Reasonable Doubt: The million-dollar McDonald's myth
Didn’t someone get millions for suing McDonald’s after spilling coffee on herself?
Once in a while, the media will pick up on a lawsuit that stands out amongst the countless others. With enough momentum, the odd lawsuit can capture the attention of the general public. The vast majority of these are quickly forgotten once the headlines stop coming. Rarer still are those cases that become part of our collective knowledge. These lawsuits stand the test of time and find a place somewhere between folklore and urban legend. Every now and then, they might pop up as a vague recollection or a talking point in a random conversation. Three words bring to mind a fantastic example of such a case: McDonald’s, coffee, and spill. This is the story of Stella Liebeck.

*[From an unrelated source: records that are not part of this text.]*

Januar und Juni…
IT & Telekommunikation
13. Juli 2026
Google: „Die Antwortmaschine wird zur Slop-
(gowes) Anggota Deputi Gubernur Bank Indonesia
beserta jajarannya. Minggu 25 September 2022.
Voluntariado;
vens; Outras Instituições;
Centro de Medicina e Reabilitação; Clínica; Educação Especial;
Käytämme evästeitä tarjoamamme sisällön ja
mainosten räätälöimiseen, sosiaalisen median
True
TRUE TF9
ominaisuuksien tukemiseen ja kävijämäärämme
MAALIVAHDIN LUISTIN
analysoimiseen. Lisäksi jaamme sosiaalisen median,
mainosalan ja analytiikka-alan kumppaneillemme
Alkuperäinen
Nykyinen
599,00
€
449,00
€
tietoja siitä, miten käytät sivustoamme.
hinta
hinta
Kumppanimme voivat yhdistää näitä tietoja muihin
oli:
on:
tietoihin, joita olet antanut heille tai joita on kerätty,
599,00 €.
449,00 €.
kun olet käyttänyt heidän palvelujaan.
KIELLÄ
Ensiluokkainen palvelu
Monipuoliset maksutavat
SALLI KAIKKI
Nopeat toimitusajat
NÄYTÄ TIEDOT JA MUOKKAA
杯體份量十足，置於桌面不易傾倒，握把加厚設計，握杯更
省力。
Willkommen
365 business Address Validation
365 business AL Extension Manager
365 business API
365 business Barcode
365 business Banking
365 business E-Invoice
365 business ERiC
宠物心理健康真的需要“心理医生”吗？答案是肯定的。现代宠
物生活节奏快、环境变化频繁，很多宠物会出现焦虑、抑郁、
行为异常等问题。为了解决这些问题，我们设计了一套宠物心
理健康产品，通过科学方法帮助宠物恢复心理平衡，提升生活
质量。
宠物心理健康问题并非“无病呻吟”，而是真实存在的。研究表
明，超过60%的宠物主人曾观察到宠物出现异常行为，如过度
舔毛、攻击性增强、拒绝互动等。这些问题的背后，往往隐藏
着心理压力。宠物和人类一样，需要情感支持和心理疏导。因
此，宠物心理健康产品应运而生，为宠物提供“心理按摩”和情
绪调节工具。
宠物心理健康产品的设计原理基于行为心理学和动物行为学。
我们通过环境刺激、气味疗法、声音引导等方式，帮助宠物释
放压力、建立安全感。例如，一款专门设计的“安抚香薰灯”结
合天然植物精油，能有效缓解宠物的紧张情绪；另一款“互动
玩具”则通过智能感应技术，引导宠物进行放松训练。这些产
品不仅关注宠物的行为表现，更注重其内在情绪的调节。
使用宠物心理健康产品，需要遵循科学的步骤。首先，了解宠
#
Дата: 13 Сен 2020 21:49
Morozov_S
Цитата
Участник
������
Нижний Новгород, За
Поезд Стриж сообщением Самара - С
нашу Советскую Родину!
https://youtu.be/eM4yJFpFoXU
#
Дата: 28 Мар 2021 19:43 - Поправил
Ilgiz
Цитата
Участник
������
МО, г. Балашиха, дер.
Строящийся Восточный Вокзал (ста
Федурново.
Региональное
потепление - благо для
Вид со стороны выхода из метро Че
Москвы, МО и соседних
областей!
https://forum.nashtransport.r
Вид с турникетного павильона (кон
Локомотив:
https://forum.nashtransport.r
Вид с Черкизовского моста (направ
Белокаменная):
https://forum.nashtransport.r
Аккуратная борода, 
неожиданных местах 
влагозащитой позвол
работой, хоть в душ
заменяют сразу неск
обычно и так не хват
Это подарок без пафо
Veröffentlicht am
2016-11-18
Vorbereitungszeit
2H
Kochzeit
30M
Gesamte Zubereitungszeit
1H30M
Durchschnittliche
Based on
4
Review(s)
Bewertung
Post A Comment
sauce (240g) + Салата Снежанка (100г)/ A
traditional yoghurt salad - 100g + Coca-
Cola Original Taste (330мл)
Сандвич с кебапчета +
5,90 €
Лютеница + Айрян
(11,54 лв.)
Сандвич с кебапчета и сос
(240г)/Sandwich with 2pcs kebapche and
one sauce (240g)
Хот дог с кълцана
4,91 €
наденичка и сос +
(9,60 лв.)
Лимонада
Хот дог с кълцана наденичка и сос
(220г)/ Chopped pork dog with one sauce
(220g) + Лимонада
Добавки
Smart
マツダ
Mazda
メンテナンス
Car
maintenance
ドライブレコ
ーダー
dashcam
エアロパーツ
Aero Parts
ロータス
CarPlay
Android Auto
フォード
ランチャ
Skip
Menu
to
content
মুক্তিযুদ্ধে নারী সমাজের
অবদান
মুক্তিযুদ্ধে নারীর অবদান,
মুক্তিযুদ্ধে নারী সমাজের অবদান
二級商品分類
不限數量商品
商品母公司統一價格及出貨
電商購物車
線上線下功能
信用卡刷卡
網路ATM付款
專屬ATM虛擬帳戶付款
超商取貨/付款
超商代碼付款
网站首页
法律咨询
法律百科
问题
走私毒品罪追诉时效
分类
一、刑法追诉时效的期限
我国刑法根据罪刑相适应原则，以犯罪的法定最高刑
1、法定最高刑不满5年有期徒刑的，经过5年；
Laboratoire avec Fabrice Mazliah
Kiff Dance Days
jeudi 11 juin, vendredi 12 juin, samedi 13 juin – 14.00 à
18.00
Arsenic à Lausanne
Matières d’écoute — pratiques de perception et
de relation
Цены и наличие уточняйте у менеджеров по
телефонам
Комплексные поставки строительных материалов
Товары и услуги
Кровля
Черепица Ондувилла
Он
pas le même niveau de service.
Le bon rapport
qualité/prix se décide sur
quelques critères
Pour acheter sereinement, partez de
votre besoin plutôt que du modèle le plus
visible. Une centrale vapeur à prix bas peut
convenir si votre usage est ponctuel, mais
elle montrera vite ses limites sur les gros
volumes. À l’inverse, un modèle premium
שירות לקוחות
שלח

It’s been two decades but many people are still familiar with the case of Liebeck versus McDonald’s in one way or another. It’s easy to see why. It lends itself to so many intriguing narratives. For some, it’s a classic David versus Goliath battle where an individual takes on a massive corporation. It is also spun as a story of greed—greedy lawyers for a greedy plaintiff fighting the greedy corporation.
For others, this case is proof that the court system is broken. It has become a rallying cry for those who push for court reforms. After all, what’s more dysfunctional than someone getting awarded millions of dollars for spilling a hot beverage on herself? It’s a clumsy person making a frivolous lawsuit! A cash grab! A shake down! This rhetoric may be how you first came across the story. It’s a good reason why the case has gained its notoriety over the years. And just like a message in the game of Telephone, this story has twisted and turned with each telling. The story has been oversimplified. Details have been lost. Facts have been distorted. Nevertheless, many people have strong opinions about the case.
Recently, this story has been brought back into the limelight. It has become the subject of a documentary and a retrospective news piece. These help dispel the myths surrounding the case and uncover the misunderstood facts.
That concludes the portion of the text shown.